Not Fair

Ugh. I woke up this morning with a coldsore. And not just your average, run-of-the-mill coldsore, either, but one that has left the entire bottom lip swollen. I look like Angelina Jolie (you know, if Angelina Jolie was ever seen unshowered with greasy hair, no makeup, bad skin and wearing nasty, unflattering pajamas that haven't been washed for two weeks).

NOT FAIR!!! So apparently the nausea, moodiness, weight loss, leg cramps, headaches, insomnia, and general crankiness of pregnancy aren't enough, but I have to get COLD SORES on top of it?! Grr. In case you couldn't tell, I was NOT a happy camper today.

Usually, I can tell what has brought them on, you know--being out in the sun, added stress, if I'm exposed to a cold sometimes I'll get the sore instead of the entire cold, which, I'll admit, I'll take. A couple of weeks with an itchy, sore, scabbed, oozing lip are nothing to a couple of weeks of general achiness, nausea, headaches (wait...what exactly am I describing here?), but in this case, I've been good! I can't recall the last time I've been out in the sunlight for longer than the walk from my car to the nearest door of wherever it is I'm headed (usually back to my own apartment, let's be honest).

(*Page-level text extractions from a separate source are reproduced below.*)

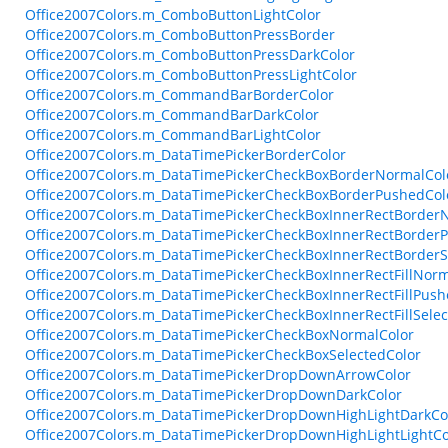
Office2007Colors.m_ComboButtonLightColor
Office2007Colors.m_ComboButtonPressBorder
Office2007Colors.m_ComboButtonPressDarkColor
Office2007Colors.m_ComboButtonPressLightColor
Office2007Colors.m_CommandBarBorderColor
Office2007Colors.m_CommandBarDarkColor
Office2007Colors.m_CommandBarLightColor
Office2007Colors.m_DataTimePickerBorderColor
Office2007Colors.m_DataTimePickerCheckBoxBorderNormalCol
Office2007Colors.m_DataTimePickerCheckBoxBorderPushedCol
Office2007Colors.m_DataTimePickerCheckBoxInnerRectBorder
Office2007Colors.m_DataTimePickerCheckBoxInnerRectBorder
Office2007Colors.m_DataTimePickerCheckBoxInnerRectBorderS
Office2007Colors.m_DataTimePickerCheckBoxInnerRectFillNorm
Office2007Colors.m_DataTimePickerCheckBoxInnerRectFillPush
Office2007Colors.m_DataTimePickerCheckBoxInnerRectFillSelec
Office2007Colors.m_DataTimePickerCheckBoxNormalColor
Office2007Colors.m_DataTimePickerCheckBoxSelectedColor
Office2007Colors.m_DataTimePickerDropDownArrowColor
Office2007Colors.m_DataTimePickerDropDownDarkColor
Office2007Colors.m_DataTimePickerDropDownHighLightDarkCo
Office2007Colors.m_DataTimePickerDropDownHighLightLightCo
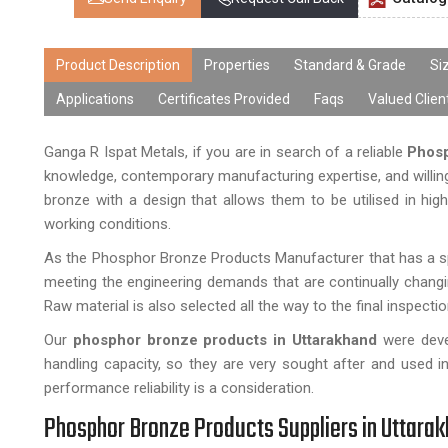
Product Description
Properties
Standard & Grade
Si
Applications
Certificates Provided
Faqs
Valued Clien
Ganga R Ispat Metals, if you are in search of a reliable
Phosp
knowledge, contemporary manufacturing expertise, and willin
bronze with a design that allows them to be utilised in hig
working conditions.
As the Phosphor Bronze Products Manufacturer that has a spe
meeting the engineering demands that are continually changi
Raw material is also selected all the way to the final inspectio
Our
phosphor bronze products in Uttarakhand
were devel
handling capacity, so they are very sought after and used i
performance reliability is a consideration.
Phosphor Bronze Products Suppliers in Uttara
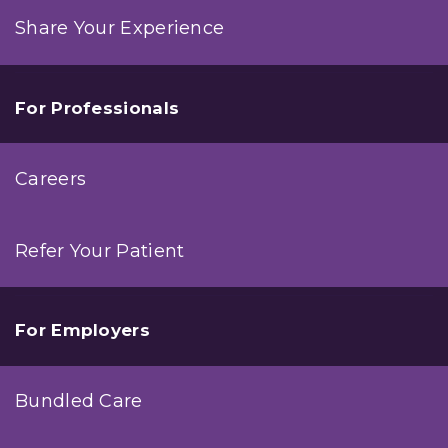
Share Your Experience
For Professionals
Careers
Refer Your Patient
For Employers
Bundled Care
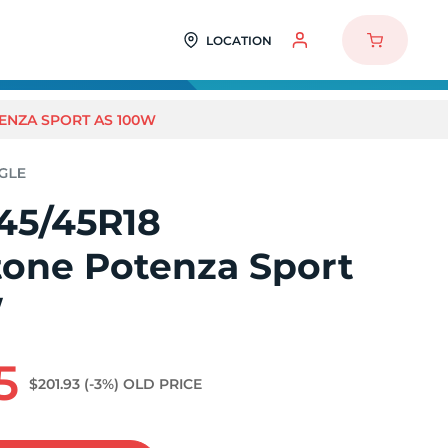
LOCATION
ENZA SPORT AS 100W
45/45R18
tone Potenza Sport
W
5
$201.93
(-3%)
OLD PRICE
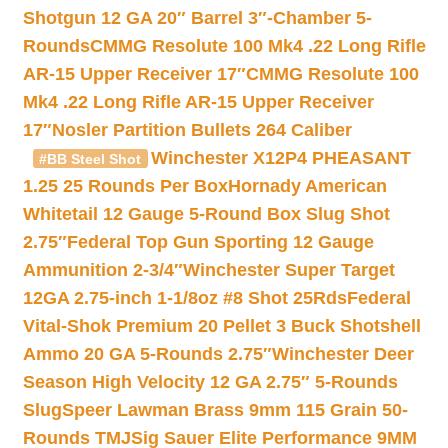
Shotgun 12 GA 20″ Barrel 3″-Chamber 5-
Rounds
CMMG Resolute 100 Mk4 .22 Long Rifle
AR-15 Upper Receiver 17″
CMMG Resolute 100
Mk4 .22 Long Rifle AR-15 Upper Receiver
17″
Nosler Partition Bullets 264 Caliber
Winchester X12P4 PHEASANT
#BB Steel Shot
1.25 25 Rounds Per Box
Hornady American
Whitetail 12 Gauge 5-Round Box Slug Shot
2.75″
Federal Top Gun Sporting 12 Gauge
Ammunition 2-3/4″
Winchester Super Target
12GA 2.75-inch 1-1/8oz #8 Shot 25Rds
Federal
Vital-Shok Premium 20 Pellet 3 Buck Shotshell
Ammo 20 GA 5-Rounds 2.75″
Winchester Deer
Season High Velocity 12 GA 2.75″ 5-Rounds
Slug
Speer Lawman Brass 9mm 115 Grain 50-
Rounds TMJ
Sig Sauer Elite Performance 9MM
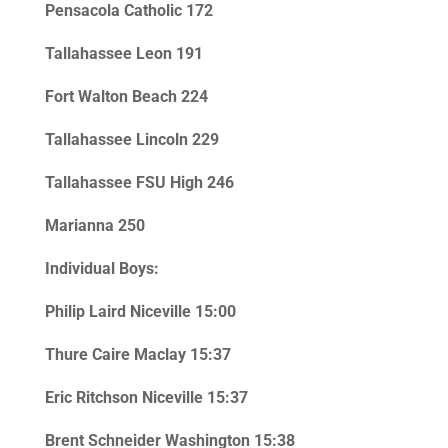
Pensacola Catholic 172
Tallahassee Leon 191
Fort Walton Beach 224
Tallahassee Lincoln 229
Tallahassee FSU High 246
Marianna 250
Individual Boys:
Philip Laird Niceville 15:00
Thure Caire Maclay 15:37
Eric Ritchson Niceville 15:37
Brent Schneider Washington 15:38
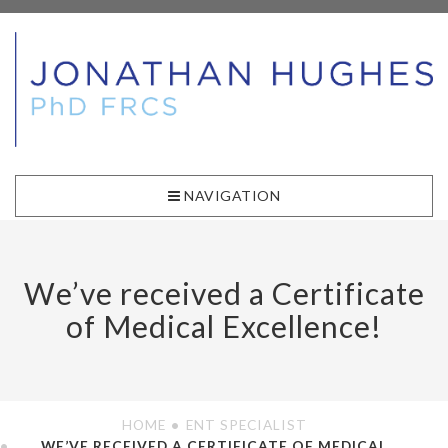
NAVIGATION
We’ve received a Certificate
of Medical Excellence!
HOME
ENT SPECIALIST
WE’VE RECEIVED A CERTIFICATE OF MEDICAL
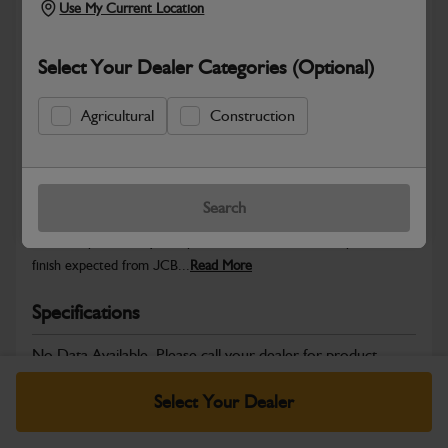
Use My Current Location
Select Your Dealer Categories (Optional)
Safe & Secure Payments
Agricultural
Construction
Warranty Details
Return Policy
Search
JCB Cab and Body parts are designed to enhance operator
comfort, protect key components and maintain the professional
finish expected from JCB...
Read More
Specifications
No Data Available. Please call your dealer for product
details.
Select Your Dealer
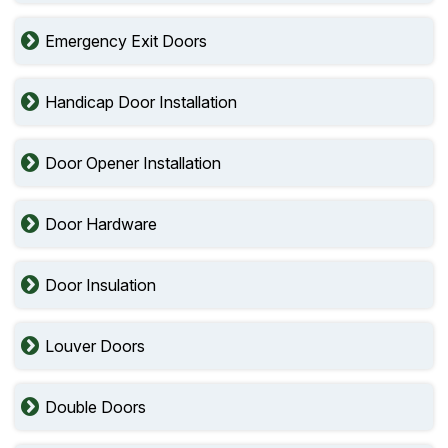
Emergency Exit Doors
Handicap Door Installation
Door Opener Installation
Door Hardware
Door Insulation
Louver Doors
Double Doors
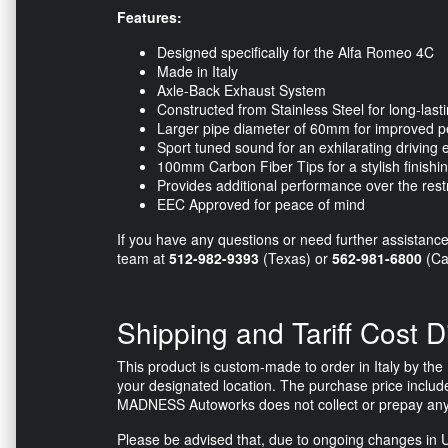
Features:
Designed specifically for the Alfa Romeo 4C
Made in Italy
Axle-Back Exhaust System
Constructed from Stainless Steel for long-lasti
Larger pipe diameter of 60mm for improved 
Sport tuned sound for an exhilarating driving
100mm Carbon Fiber Tips for a stylish finishi
Provides additional performance over the restr
EEC Approved for peace of mind
If you have any questions or need further assistance r
team at
512-982-9393
(Texas) or
562-981-6800
(Cal
Shipping and Tariff Cost D
This product is custom-made to order in Italy by the m
your designated location. The purchase price include
MADNESS Autoworks does not collect or prepay any tax
Please be advised that, due to ongoing changes in U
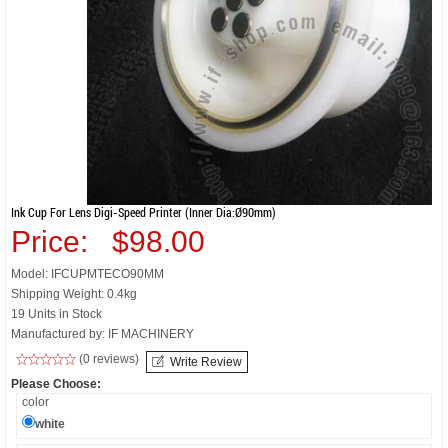
Ink Cup For Lens Digi-Speed Printer (inner Dia:Ø90mm)
Price:
$98.00
Model: IFCUPMTECO90MM
Shipping Weight: 0.4kg
19 Units in Stock
Manufactured by: IF MACHINERY
(0 reviews)
Write Review
Please Choose:
color
white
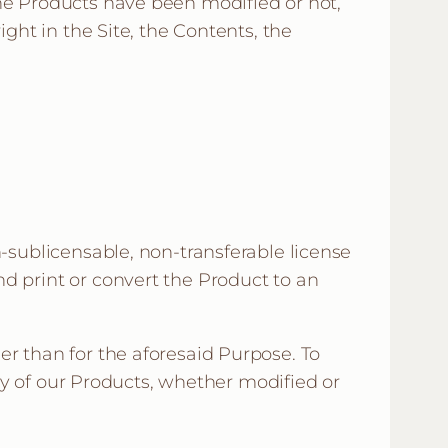
he Products have been modified or not,
ght in the Site, the Contents, the
n-sublicensable, non-transferable license
d print or convert the Product to an
er than for the aforesaid Purpose. To
any of our Products, whether modified or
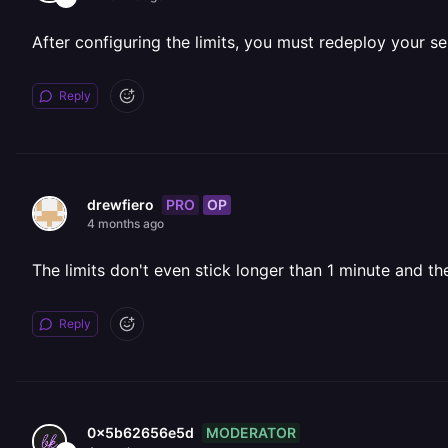
After configuring the limits, you must redeploy your se
Reply
PRO
OP
drewfiero
4 months ago
The limits don't even stick longer than 1 minute and t
Reply
MODERATOR
0x5b62656e5d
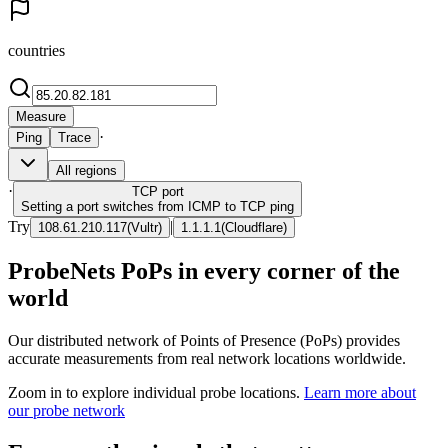
countries
Measure
·
Ping
Trace
All regions
·
TCP
port
Setting a port switches from ICMP to TCP ping
Try
|
108.61.210.117
(
Vultr
)
1.1.1.1
(
Cloudflare
)
ProbeNets PoPs in every corner of the
world
Our distributed network of Points of Presence (PoPs) provides
accurate measurements from real network locations worldwide.
Zoom in to explore individual probe locations.
Learn more about
our probe network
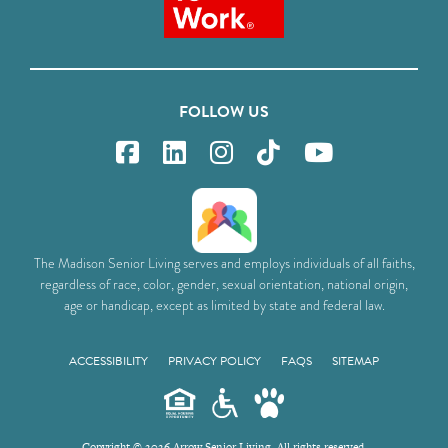
FOLLOW US
The Madison Senior Living serves and employs individuals of all faiths,
regardless of race, color, gender, sexual orientation, national origin,
age or handicap, except as limited by state and federal law.
ACCESSIBILITY
PRIVACY POLICY
FAQS
SITEMAP
Copyright © 2026 Arrow Senior Living. All rights reserved.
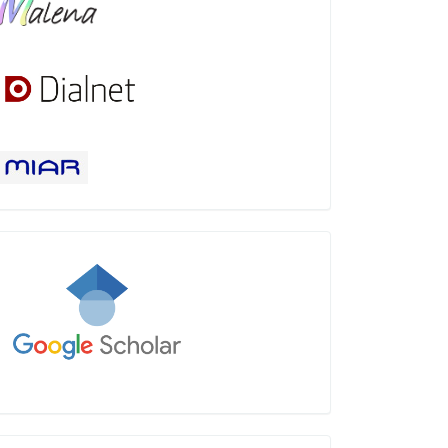
Google
Scholar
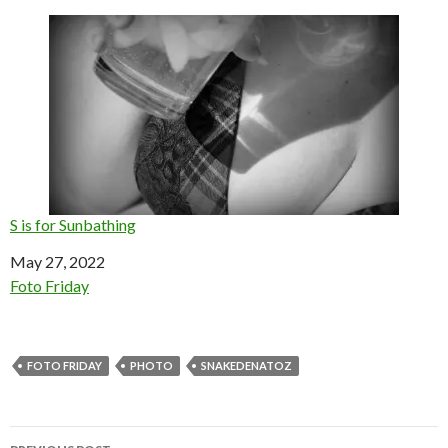
S is for Sunbathing
Date
May 27, 2022
In relation to
Foto Friday
FOTO FRIDAY
PHOTO
SNAKEDENATOZ
Post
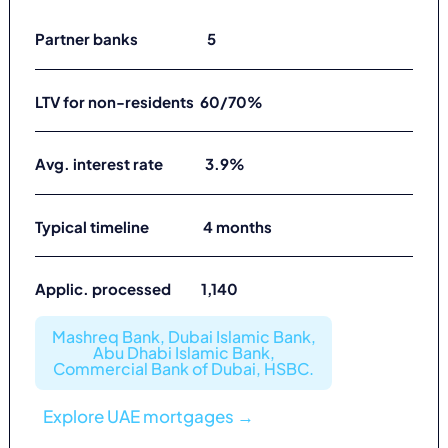
Partner banks 5
LTV for non-residents 60/70%
Avg. interest rate 3.9%
Typical timeline 4 months
Applic. processed 1,140
Mashreq Bank, Dubai Islamic Bank,
Abu Dhabi Islamic Bank,
Commercial Bank of Dubai, HSBC.
Explore UAE mortgages →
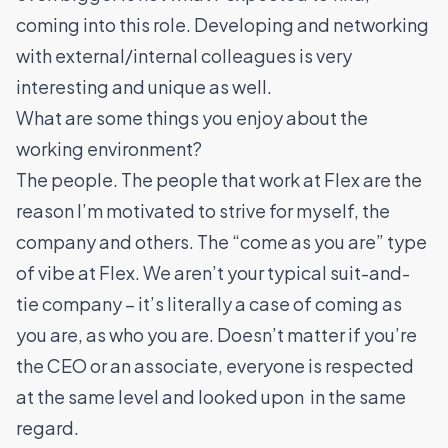
coming into this role. Developing and networking
with external/internal colleagues is very
interesting and unique as well.
What are some things you enjoy about the
working environment?
The people. The people that work at Flex are the
reason I’m motivated to strive for myself, the
company and others. The “come as you are” type
of vibe at Flex. We aren’t your typical suit-and-
tie company – it’s literally a case of coming as
you are, as who you are. Doesn’t matter if you’re
the CEO or an associate, everyone is respected
at the same level and looked upon in the same
regard.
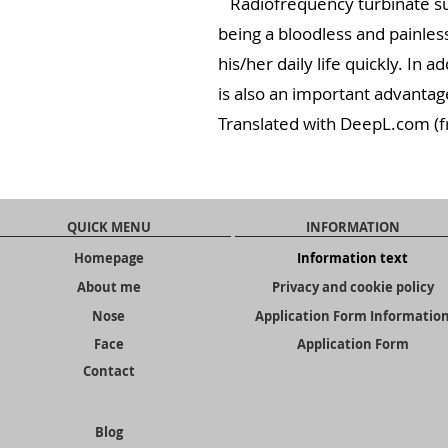
Radiofrequency turbinate sur
being a bloodless and painles
his/her daily life quickly. In 
is also an important advantag
Translated with DeepL.com (f
QUICK MENU
INFORMATION
Homepage
Information text
About me
Privacy and cookie policy
Nose
Application Form Informatio
Face
Application Form
Contact
Blog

In several of the books I've been reading up on, it suggests that you avoid lots of sunlight and being out in temperatures of over 90 degrees. I tend to agree with said advice--I don't like to be in the sunlight unprotected even when I'm not pregnant (paranoid about skin cancer), and the only time I spend outside in weather of over 90 degrees is when I'm in the pool.

And as far as stress goes, my schedule as of late has been anything but--the most stressful thing I usually have to decide is whether I'm actually going to be productive and get up and wash the 5 dishes that are in the sink, or whether I'll just leave them for Steve when he gets home from work (and, in my defense, I have actually done some semblance of cleaning nearly every day for a week! That's good!).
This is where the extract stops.